_Task details_
In the material below, find every line with "כלפי" and pull it out.

_Extracted entries_

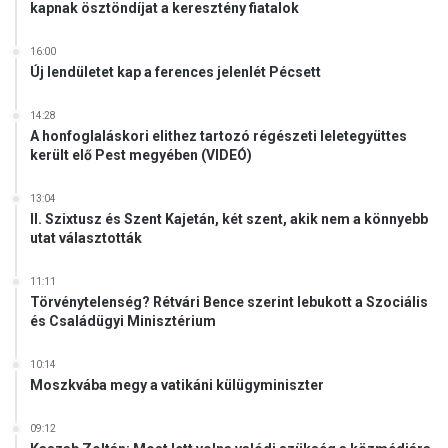
kapnak ösztöndíjat a keresztény fiatalok
16:00
Új lendületet kap a ferences jelenlét Pécsett
14:28
A honfoglaláskori elithez tartozó régészeti leletegyüttes
került elő Pest megyében (VIDEÓ)
13:04
II. Szixtusz és Szent Kajetán, két szent, akik nem a könnyebb
utat választották
11:11
Törvénytelenség? Rétvári Bence szerint lebukott a Szociális
és Családügyi Minisztérium
10:14
Moszkvába megy a vatikáni külügyminiszter
09:12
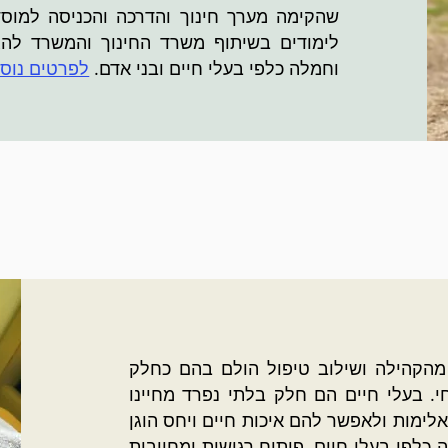
שהקימה מערך חינוך והדרכה והכניסה למוסדו
לימודים בשיתוף משרד החינוך והמשרד לה
וחמלה כלפי בעלי חיים ובני אדם.
לפרטים נוס
מהקהילה ושילוב טיפול הולם בהם כחלק
. בעלי חיים הם חלק בלתי נפרד מחיינו
אלימות ולאפשר להם איכות חיים ויחס הוגן
 כלפי בעלי חיים, פיתוח רגישות ומחויבות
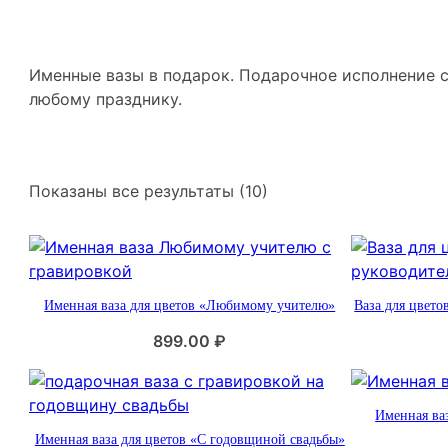
Именные вазы в подарок. Подарочное исполнение с
любому празднику.
С
Показаны все результаты (10)
о
р
т
и
Именная ваза для цветов «Любимому учителю»
Ваза для цвето
р
о
899.00
₽
в
к
а
Именная ва
:
Именная ваза для цветов «С годовщиной свадьбы»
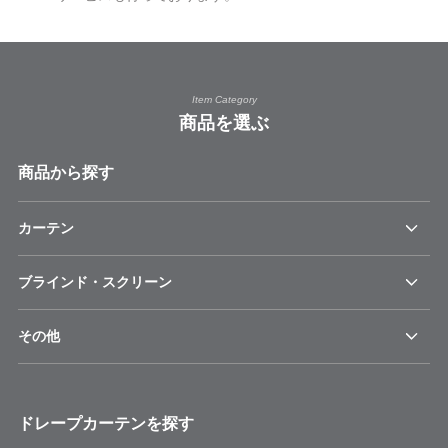
Item Category
商品を選ぶ
商品から探す
カーテン
ブラインド・スクリーン
その他
ドレープカーテンを探す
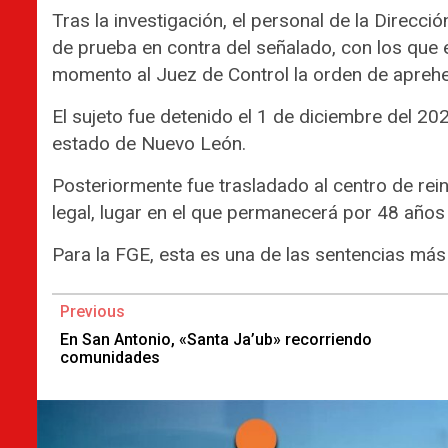
Tras la investigación, el personal de la Direcc
de prueba en contra del señalado, con los que el
momento al Juez de Control la orden de aprehens
El sujeto fue detenido el 1 de diciembre del 2020
estado de Nuevo León.
Posteriormente fue trasladado al centro de rei
legal, lugar en el que permanecerá por 48 año
Para la FGE, esta es una de las sentencias más 
Continue
Previous
Reading
En San Antonio, «Santa Ja’ub» recorriendo
comunidades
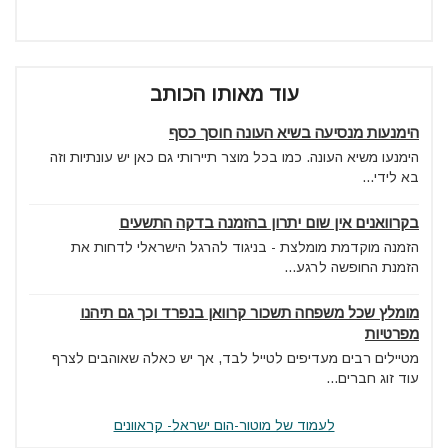
עוד מאותו הכותב
הימנעות מנסיעה בשיא העונה חוסך כסף
הימנעו משיא העונה. כמו בכל מוצר תיירותי גם כאן יש עונתיות וזה
בא לידי...
בקרוואנים אין שום יתרון בהזמנה בדקה התשעים
הזמנה מוקדמת מומלצת - בניגוד להרגל הישראלי לדחות את
הזמנת החופשה לרגע...
מומלץ שכל משפחה תשכור קרוואן בנפרד וכך גם תיהנו
מפרטיות
מטיילים רבים מעדיפים לטייל לבד, אך יש כאלה שאוהבים לצרף
עוד זוג חברים...
לעמוד של מוטור-הום ישראל- קראוונים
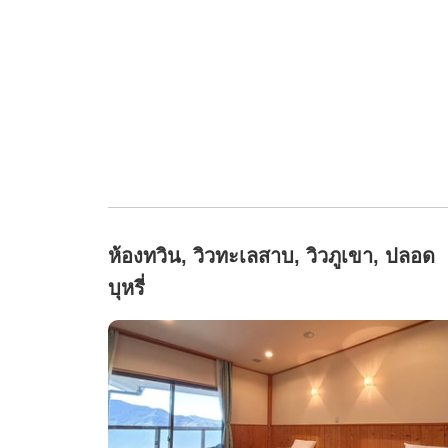
ห้องทวิน, วิวทะเลสาบ, วิวภูเขา, ปลอด
บุหรี่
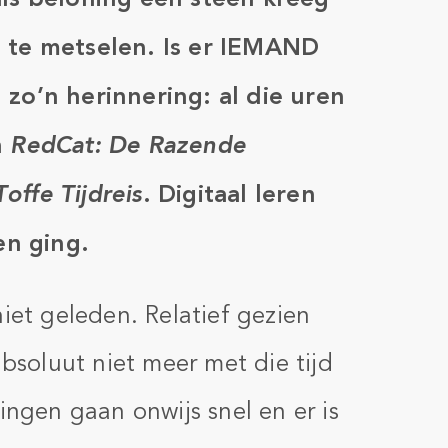
 te metselen. Is er IEMAND
 zo’n herinnering: al die uren
n
RedCat: De Razende
offe Tijdreis
. Digitaal leren
en ging.
niet geleden. Relatief gezien
absoluut niet meer met die tijd
ingen gaan onwijs snel en er is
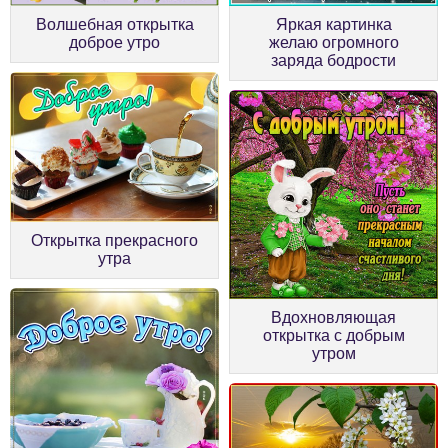
Волшебная открытка
Яркая картинка
доброе утро
желаю огромного
заряда бодрости
Открытка прекрасного
утра
Вдохновляющая
открытка с добрым
утром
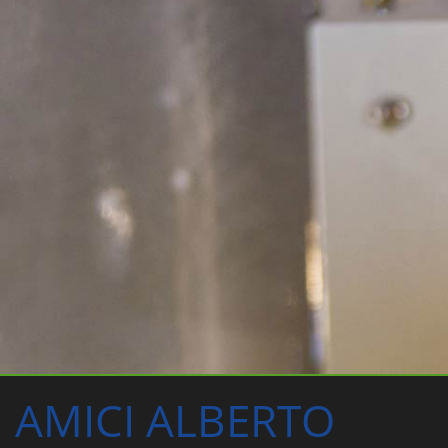
AMICI ALBERTO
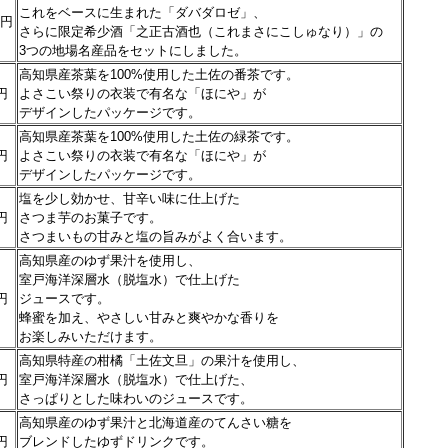
これをベースに生まれた「ダバダロゼ」、
0円
さらに限定希少酒「之正古酒也（これまさにこしゅなり）」の
3つの地場名産品をセットにしました。
高知県産茶葉を100%使用した土佐の番茶です。
円
よさこい祭りの衣装で有名な「ほにや」が
デザインしたパッケージです。
高知県産茶葉を100%使用した土佐の緑茶です。
円
よさこい祭りの衣装で有名な「ほにや」が
デザインしたパッケージです。
塩を少し効かせ、甘辛い味に仕上げた
円
さつま芋のお菓子です。
さつまいもの甘みと塩の旨みがよく合います。
高知県産のゆず果汁を使用し、
室戸海洋深層水（脱塩水）で仕上げた
円
ジュースです。
蜂蜜を加え、やさしい甘みと爽やかな香りを
お楽しみいただけます。
高知県特産の柑橘「土佐文旦」の果汁を使用し、
円
室戸海洋深層水（脱塩水）で仕上げた、
さっぱりとした味わいのジュースです。
高知県産のゆず果汁と北海道産のてんさい糖を
円
ブレンドしたゆずドリンクです。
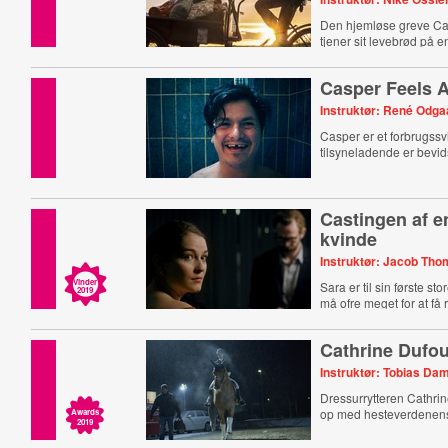
Den hjemløse greve Ca
tjener sit levebrød på e
Casper Feels A
Instruktør: René Odga
Casper er et forbrugssv
tilsyneladende er bevids
Castingen af e
kvinde
Instruktør: Jacob Tho
Vinder
Sara er til sin første st
2019
må ofre meget for at få r
Cathrine Dufou
Instruktør: Tobias Da
Dressurrytteren Cathrin
op med hesteverdenens
Awards
2019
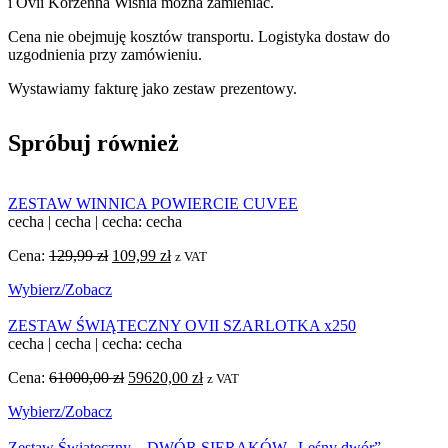
i Ovii Korzenna Wiśnia można zamieniać.
Cena nie obejmuję kosztów transportu. Logistyka dostaw do
uzgodnienia przy zamówieniu.
Wystawiamy fakturę jako zestaw prezentowy.
Spróbuj również
ZESTAW WINNICA POWIERCIE CUVEE
cecha
|
cecha
|
cecha: cecha
Cena:
129,99
zł
Pierwotna
109,99
zł
Aktualna
z VAT
cena
cena
Wybierz/Zobacz
wynosiła:
wynosi:
129,99 zł.
109,99 zł.
ZESTAW ŚWIĄTECZNY OVII SZARLOTKA x250
cecha
|
cecha
|
cecha: cecha
Cena:
61000,00
zł
Pierwotna
59620,00
zł
Aktualna
z VAT
cena
cena
Wybierz/Zobacz
wynosiła:
wynosi:
61000,00 zł.
59620,00 zł.
Zestaw Świąteczny – DWÓR SIERAKÓW „Leśny dwór”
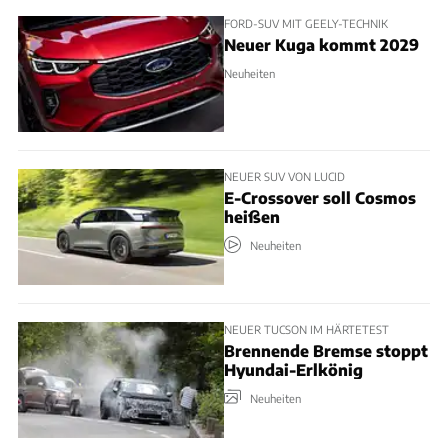
FORD-SUV MIT GEELY-TECHNIK
Neuer Kuga kommt 2029
Neuheiten
NEUER SUV VON LUCID
E-Crossover soll Cosmos
heißen
Neuheiten
NEUER TUCSON IM HÄRTETEST
Brennende Bremse stoppt
Hyundai-Erlkönig
Neuheiten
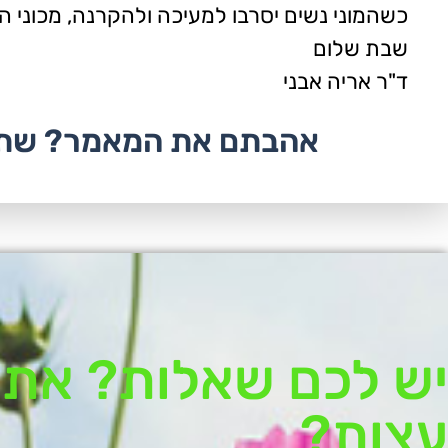
כשהמוני נשים יסרבו למעיכה ולהקרנה, מכוני 
שבת שלום
ד"ר אריה אבני
אהבתם את המאמר? שתפ
יש לכם שאלות? אתם
עצות?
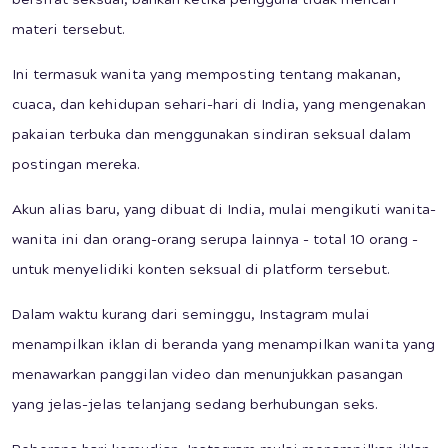
bersifat seksual, bahkan ketika pengguna tidak mencari
materi tersebut.
Ini termasuk wanita yang memposting tentang makanan,
cuaca, dan kehidupan sehari-hari di India, yang mengenakan
pakaian terbuka dan menggunakan sindiran seksual dalam
postingan mereka.
Akun alias baru, yang dibuat di India, mulai mengikuti wanita-
wanita ini dan orang-orang serupa lainnya - total 10 orang -
untuk menyelidiki konten seksual di platform tersebut.
Dalam waktu kurang dari seminggu, Instagram mulai
menampilkan iklan di beranda yang menampilkan wanita yang
menawarkan panggilan video dan menunjukkan pasangan
yang jelas-jelas telanjang sedang berhubungan seks.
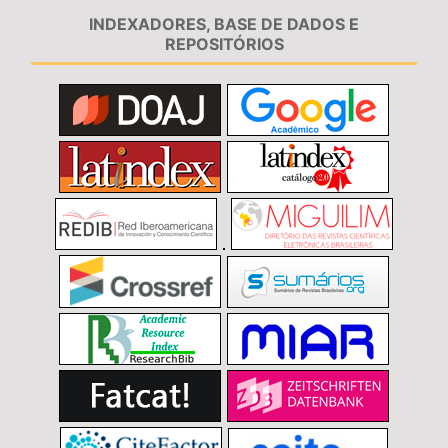
INDEXADORES, BASE DE DADOS E
REPOSITÓRIOS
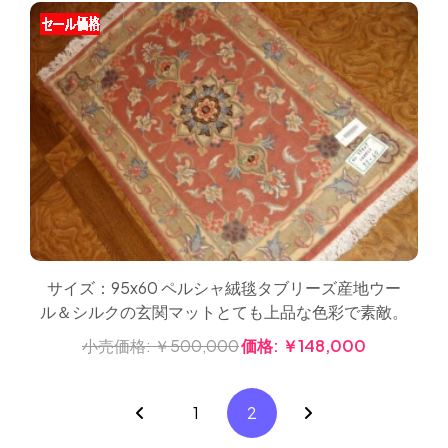
サイズ：95x60 ペルシャ絨毯タブリーズ産地ウー
ル＆シルクの玄関マットとても上品な色彩で素敵。
小売価格:
￥500,000
価格:
￥148,000
1
2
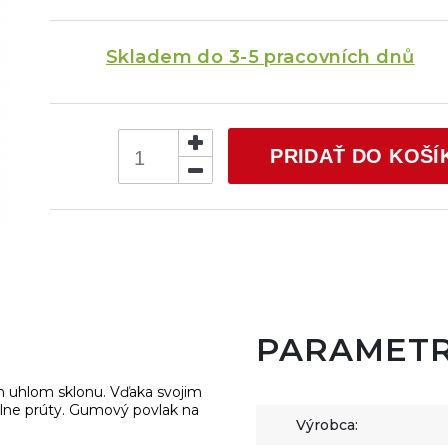
Skladem do 3-5 pracovních dnů
PRIDAŤ DO KOŠÍ
PARAMET
ým uhlom sklonu. Vďaka svojim
álne prúty. Gumový povlak na
Výrobca:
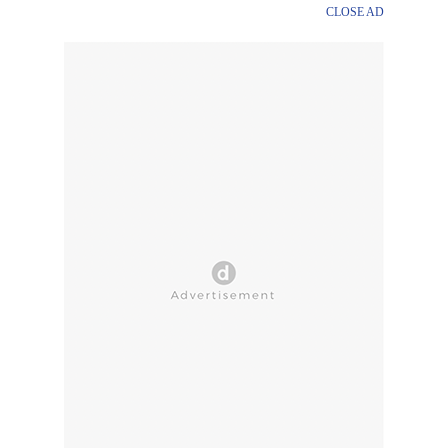
CLOSE AD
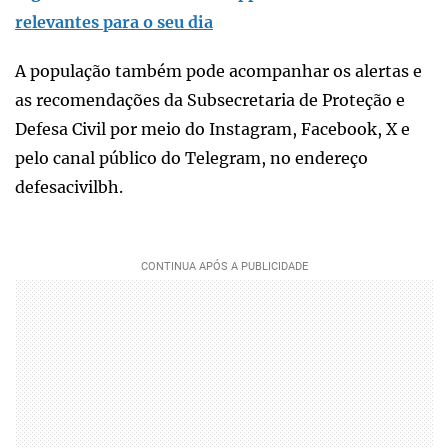
relevantes para o seu dia
A população também pode acompanhar os alertas e
as recomendações da Subsecretaria de Proteção e
Defesa Civil por meio do Instagram, Facebook, X e
pelo canal público do Telegram, no endereço
defesacivilbh.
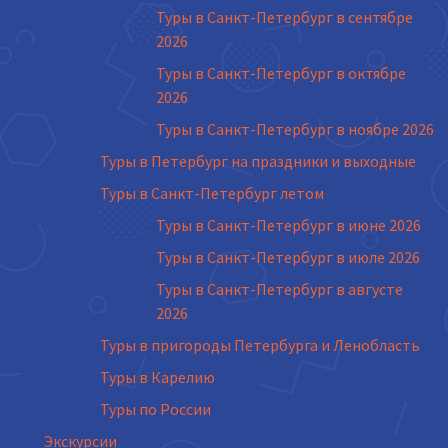
Туры в Санкт-Петербург в сентябре
2026
Туры в Санкт-Петербург в октябре
2026
Туры в Санкт-Петербург в ноябре 2026
Туры в Петербург на праздники и выходные
Туры в Санкт-Петербург летом
Туры в Санкт-Петербург в июне 2026
Туры в Санкт-Петербург в июле 2026
Туры в Санкт-Петербург в августе
2026
Туры в пригороды Петербурга и Ленобласть
Туры в Карелию
Туры по России
Экскурсии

_Result below_
וחמלה כלפי בעלי חיים ובני אדם.
 כלפי בעלי חיים, פיתוח רגישות ומחויבות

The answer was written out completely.